Whatever Happemed To.... Ferran Adria?

"We are trying to tell a story through the history of cooking, asking what cooking really is, through the process of cooking."
                              Ferran Adrià
I've blogged about Ferran Adrià and el Bulli before, watched him introduce Anthony Bourdain to a slice of a simple dry cured ham before exploding every concept of what food is, and thought about his deconstruction of food for years. He closed el Bulli a few years ago and kind of drifted off the radar. Now he's back, with an exhibition at Somerset House and is interviewed by Tim Hayward Below (thanks to the Guardian).

 Ferran Adrià, the former head chef at the legendary Catalan restaurant el Bulli, tells Tim Hayward about the exhibition devoted to him at Somerset House in London.
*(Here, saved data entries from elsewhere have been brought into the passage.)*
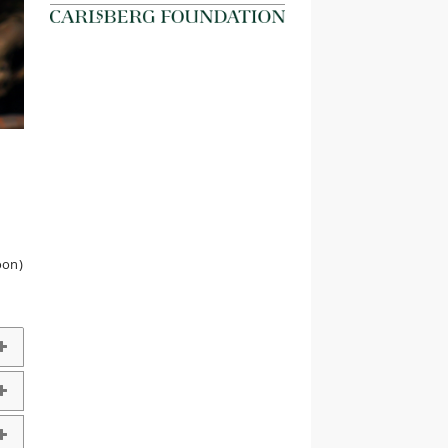
d
oon)
g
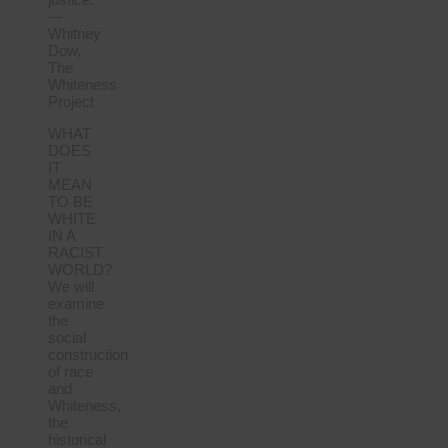
—
Whitney
Dow,
The
Whiteness
Project
WHAT
DOES
IT
MEAN
TO BE
WHITE
IN A
RACIST
WORLD?
We will
examine
the
social
construction
of race
and
Whiteness,
the
historical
This summer, Somerset House will host a major retrospective exhibition on a global icon of gastronomy, Ferran Adrià, and the restaurant he built to become the world’s best, elBulli. In partnership with Estrella Damm, elBulli: Ferran Adrià and The Art of Food is the world’s first exhibition dedicated to a chef and his restaurant. The retrospective will showcase the art of cuisine and cuisine as art by taking a behind-the-scenes look at the legendary laboratory and kitchen of the internationally renowned restaurant, which delighted diners in Cala Montjoi, a small picturesque bay on the Catalan coast near Roses, for over 50 years. Charting the evolution of elBulli, the exhibition will feature an in-depth, multimedia display of each of the essential ingredients that make up the culinary creative mastermind of Ferran Adrià and his team: research (handwritten notes and hand-drawn sketches); preparation (plasticine models, which were made for all the dishes served as a means for quality control of colour, portion size and position on the plate, and the specially-designed utensils used); presentation (original tasting menus, cutlery laid on the tables and salivating shots of the creations taken from the catalogue to be published by Phaidon next year), and plaudits (original restaurant reviews and other press clippings).  Combined with archive footage of the chefs and clientele, the exhibition’s ephemera are testament to Adrià’s abundant talent, genius and ambition.